By Chris Cillizza And Shailagh Murray
Sunday, February 25, 2007

The easygoing former Senate majority leader never seemed like a party boss. But lo and behold, Daschleites are everywhere. Former Daschle staffers or Daschle-era Senate leadership aides populate all the major Democratic presidential campaigns. A particular beneficiary: Sen. Barack Obama of Illinois, who won Daschle's endorsement last week. The South Dakota Democrat, defeated in 2004 by GOP Sen. John Thune, said Obama "personifies the future of Democratic leadership in our country."

Vilsack's Departure Makes Iowa Interesting

Former Iowa governor Tom Vilsack's decision to drop out of the presidential race late last week surprised many observers who expected him to stick it out at least through his home-state caucuses. Vilsack was always seen as a long shot for the Democratic nomination, but his departure still makes an impact on the field he leaves behind.

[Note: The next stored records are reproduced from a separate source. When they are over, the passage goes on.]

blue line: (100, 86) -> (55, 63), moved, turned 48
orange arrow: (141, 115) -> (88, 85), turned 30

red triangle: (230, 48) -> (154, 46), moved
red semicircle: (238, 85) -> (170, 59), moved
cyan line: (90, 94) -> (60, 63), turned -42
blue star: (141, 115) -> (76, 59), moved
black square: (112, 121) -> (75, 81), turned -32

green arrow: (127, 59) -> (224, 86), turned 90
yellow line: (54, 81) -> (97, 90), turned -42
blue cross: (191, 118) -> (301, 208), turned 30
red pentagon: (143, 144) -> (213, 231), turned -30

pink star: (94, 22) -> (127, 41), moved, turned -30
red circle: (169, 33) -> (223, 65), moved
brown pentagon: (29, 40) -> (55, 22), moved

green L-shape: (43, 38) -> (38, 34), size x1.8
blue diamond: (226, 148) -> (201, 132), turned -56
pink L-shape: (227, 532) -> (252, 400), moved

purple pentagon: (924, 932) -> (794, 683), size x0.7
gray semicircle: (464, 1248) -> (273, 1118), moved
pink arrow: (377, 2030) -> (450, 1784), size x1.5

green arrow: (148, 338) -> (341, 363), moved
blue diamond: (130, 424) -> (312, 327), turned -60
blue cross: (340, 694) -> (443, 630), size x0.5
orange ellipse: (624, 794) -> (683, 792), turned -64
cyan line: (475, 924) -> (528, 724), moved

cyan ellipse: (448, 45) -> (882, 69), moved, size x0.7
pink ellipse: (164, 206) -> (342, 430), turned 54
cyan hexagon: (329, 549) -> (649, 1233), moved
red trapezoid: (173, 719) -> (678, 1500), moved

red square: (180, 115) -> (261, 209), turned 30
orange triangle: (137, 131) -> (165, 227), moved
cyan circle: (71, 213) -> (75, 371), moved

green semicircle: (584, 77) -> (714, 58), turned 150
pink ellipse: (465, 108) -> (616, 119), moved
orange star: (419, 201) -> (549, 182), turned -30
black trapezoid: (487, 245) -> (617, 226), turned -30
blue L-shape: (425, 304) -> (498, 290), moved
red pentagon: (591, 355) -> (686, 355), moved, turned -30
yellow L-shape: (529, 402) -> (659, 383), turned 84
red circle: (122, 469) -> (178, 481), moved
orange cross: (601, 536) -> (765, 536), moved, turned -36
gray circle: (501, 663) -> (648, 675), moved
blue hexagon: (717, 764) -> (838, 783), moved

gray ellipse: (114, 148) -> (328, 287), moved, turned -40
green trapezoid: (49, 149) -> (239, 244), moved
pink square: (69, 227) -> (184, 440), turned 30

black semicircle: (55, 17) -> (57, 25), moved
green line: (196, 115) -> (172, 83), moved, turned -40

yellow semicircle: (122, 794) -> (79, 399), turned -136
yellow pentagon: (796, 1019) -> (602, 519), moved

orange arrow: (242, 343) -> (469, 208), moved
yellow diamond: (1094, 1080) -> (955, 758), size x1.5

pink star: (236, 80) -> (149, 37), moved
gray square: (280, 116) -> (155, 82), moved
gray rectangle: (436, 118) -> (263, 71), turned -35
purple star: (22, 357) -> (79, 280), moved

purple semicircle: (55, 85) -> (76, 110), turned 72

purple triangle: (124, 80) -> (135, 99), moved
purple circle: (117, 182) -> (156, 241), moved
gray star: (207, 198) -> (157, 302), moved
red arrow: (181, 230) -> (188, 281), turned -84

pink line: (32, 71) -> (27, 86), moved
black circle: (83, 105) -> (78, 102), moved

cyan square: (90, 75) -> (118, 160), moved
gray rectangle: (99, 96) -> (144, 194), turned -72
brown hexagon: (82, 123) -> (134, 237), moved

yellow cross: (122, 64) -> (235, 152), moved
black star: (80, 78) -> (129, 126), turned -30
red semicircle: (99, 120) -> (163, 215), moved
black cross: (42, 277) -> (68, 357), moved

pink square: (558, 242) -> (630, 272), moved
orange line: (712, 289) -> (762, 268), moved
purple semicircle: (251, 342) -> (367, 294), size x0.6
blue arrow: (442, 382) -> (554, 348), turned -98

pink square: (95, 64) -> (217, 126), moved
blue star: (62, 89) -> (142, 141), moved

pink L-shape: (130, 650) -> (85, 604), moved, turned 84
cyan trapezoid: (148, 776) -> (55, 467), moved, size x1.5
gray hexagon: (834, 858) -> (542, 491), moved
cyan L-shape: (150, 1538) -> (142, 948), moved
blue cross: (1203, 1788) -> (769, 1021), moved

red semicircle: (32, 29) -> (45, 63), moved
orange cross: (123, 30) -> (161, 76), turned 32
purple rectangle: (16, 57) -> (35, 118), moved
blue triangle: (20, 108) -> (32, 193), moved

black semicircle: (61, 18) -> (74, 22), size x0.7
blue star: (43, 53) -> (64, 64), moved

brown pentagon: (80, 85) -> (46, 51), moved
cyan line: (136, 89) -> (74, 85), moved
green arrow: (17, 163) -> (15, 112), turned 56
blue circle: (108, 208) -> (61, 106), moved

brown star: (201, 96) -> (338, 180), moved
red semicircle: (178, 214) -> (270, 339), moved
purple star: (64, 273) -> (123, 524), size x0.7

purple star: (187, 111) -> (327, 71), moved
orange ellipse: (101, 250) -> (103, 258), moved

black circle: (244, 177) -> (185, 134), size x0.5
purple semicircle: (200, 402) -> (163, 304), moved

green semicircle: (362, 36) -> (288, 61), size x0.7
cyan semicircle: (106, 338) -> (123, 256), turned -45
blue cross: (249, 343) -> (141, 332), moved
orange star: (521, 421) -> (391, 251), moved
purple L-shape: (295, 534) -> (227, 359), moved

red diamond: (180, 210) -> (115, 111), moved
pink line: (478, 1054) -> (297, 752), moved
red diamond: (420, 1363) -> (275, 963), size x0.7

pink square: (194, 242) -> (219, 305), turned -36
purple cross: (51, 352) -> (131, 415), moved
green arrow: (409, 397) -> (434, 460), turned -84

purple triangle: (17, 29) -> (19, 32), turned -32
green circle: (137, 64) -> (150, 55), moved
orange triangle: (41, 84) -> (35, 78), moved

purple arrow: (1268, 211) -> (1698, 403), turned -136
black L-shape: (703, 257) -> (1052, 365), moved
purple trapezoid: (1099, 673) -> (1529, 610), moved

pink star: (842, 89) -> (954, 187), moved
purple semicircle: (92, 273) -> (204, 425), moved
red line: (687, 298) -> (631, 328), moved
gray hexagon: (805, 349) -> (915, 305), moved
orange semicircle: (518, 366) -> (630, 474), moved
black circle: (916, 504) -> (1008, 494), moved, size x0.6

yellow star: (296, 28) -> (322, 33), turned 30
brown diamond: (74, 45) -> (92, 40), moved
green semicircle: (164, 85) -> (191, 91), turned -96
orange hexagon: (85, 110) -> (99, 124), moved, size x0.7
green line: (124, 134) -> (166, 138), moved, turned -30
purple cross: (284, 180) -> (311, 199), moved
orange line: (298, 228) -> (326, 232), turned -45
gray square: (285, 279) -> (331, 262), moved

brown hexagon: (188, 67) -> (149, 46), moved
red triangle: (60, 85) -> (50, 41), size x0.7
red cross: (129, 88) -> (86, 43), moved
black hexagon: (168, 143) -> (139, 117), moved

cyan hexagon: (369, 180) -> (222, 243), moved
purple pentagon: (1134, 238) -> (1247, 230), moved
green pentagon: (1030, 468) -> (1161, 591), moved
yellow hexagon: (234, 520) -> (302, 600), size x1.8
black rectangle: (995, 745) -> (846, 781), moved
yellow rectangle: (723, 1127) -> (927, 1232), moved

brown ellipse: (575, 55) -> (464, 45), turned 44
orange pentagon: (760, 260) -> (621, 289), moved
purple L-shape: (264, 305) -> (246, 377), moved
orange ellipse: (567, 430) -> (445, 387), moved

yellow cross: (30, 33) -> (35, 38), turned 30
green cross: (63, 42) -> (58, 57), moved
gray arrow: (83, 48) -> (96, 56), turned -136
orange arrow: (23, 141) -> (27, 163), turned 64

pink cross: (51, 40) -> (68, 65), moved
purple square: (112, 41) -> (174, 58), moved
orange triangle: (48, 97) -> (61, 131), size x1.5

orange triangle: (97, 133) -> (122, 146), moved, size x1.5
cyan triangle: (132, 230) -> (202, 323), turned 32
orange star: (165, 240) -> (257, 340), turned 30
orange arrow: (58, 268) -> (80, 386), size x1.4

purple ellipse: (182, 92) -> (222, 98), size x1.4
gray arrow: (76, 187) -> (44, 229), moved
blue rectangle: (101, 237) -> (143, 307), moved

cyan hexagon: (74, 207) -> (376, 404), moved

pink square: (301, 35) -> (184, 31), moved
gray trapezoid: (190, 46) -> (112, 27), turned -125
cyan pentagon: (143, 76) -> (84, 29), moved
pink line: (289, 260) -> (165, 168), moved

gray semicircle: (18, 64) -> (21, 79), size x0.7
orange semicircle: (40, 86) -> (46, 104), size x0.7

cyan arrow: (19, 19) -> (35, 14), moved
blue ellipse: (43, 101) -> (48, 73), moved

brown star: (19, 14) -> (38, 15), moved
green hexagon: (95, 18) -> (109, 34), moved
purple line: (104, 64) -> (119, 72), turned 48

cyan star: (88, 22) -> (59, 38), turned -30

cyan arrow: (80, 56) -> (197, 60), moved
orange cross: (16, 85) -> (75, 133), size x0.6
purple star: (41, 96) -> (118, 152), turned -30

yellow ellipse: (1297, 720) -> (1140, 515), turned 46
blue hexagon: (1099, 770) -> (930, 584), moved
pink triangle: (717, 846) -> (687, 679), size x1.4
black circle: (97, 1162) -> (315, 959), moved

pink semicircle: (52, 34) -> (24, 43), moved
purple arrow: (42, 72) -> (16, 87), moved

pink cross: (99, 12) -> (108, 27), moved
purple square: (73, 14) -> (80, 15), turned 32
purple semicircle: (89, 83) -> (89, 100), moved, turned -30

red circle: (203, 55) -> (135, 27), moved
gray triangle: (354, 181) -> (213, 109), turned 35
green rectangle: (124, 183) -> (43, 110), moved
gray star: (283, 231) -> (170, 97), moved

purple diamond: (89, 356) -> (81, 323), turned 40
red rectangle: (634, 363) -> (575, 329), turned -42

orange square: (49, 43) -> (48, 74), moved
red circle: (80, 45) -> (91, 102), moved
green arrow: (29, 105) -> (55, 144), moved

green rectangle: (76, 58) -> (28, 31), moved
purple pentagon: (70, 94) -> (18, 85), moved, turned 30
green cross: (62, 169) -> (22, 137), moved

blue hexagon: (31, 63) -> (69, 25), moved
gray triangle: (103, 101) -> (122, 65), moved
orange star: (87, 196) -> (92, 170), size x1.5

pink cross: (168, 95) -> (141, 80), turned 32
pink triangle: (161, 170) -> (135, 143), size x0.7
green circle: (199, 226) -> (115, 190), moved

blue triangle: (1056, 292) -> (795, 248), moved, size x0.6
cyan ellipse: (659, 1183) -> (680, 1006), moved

Here's a look at a few of the biggest winners and losers as a result of Vilsack's departure:


Iowa: With Vilsack out, there's no chance that the caucuses will be a repeat of 1992, when the presence of native son Tom Harkin turned the race into a non-entity. No candidate left in the field can excuse failing to make a splash in the Hawkeye State -- meaning what happens there now really matters.

Bill Richardson: Richardson is the only candidate left on the Democratic side with executive experience. There's a reason no senator has been directly elected to the White House since 1960. In that time, four governors have won the nation's highest office.

Chris Dodd: Dodd needed a break to make a real run at the nomination, and Vilsack's departure might just be it. The Connecticut senator should surprise some people with his cash haul at the end of the first quarter and is slowly but surely positioning himself to take advantage of a stumble by the front-runners.

Process: Vilsack dropped from the race 10 months before a single vote will be cast. His stated reason? Money. The public is largely unaware of the process of raising the cash and building a staff, but fundraising continues to matter more and more in weeding out the field.


Tom Vilsack: Insiders always wondered why Vilsack got into the race at all, and his decision to get out so quickly does little to enhance his chances at being picked for the national ticket. Remember, Vilsack was on the veep shortlist for Sen. John Kerry (D-Mass.) for 2004. Hard to see how he helped his chances at that slot for 2008.

Nevada: With Vilsack out of the race, second-tier candidates looking to make the big leap will probably devote most of their limited resources to making a move in Iowa. The Nevada caucuses, set for five days later, will be an afterthought.

Policy: Vilsack was a leading voice in the so-called "ideas primary," putting forward a series of detailed issue proposals including an overhaul of energy policy. It didn't save him.